112 singles chronology
| "Come See Me" (1996) | "Cupid" (1997) | "I'll Be Missing You" (1997) |

Music video
- "Cupid" on YouTube

= Cupid (112 song) =

"Cupid" is a song by R&B group 112, released in May 1997 as the third and final single from their self-titled debut album. Slim sings lead on the song. The song peaked at number 13 on the Billboard Hot 100 and number 2 on the Hot R&B/Hip-Hop Songs chart, their third top 40 hit on both charts.
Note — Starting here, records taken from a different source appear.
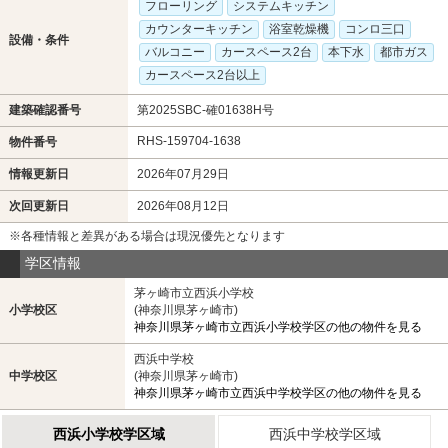
フローリング
システムキッチン
カウンターキッチン
浴室乾燥機
コンロ三口
設備・条件
バルコニー
カースペース2台
本下水
都市ガス
カースペース2台以上
建築確認番号
第2025SBC-確01638H号
RHS-159704-1638
物件番号
情報更新日
2026年07月29日
次回更新日
2026年08月12日
※各種情報と差異がある場合は現況優先となります
学区情報
茅ヶ崎市立西浜小学校
小学校区
(神奈川県茅ヶ崎市)
神奈川県茅ヶ崎市立西浜小学校学区の他の物件を見る
西浜中学校
中学校区
(神奈川県茅ヶ崎市)
神奈川県茅ヶ崎市立西浜中学校学区の他の物件を見る
西浜小学校学区域
西浜中学校学区域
It was certified platinum by the RIAA for selling 1,000,000 copies.

== Music video ==
Directed by Dante Ariola and Jay Papke, the video features the group singing their affections towards a woman while standing or sitting on a chair, played by actress Garcelle Beauvais.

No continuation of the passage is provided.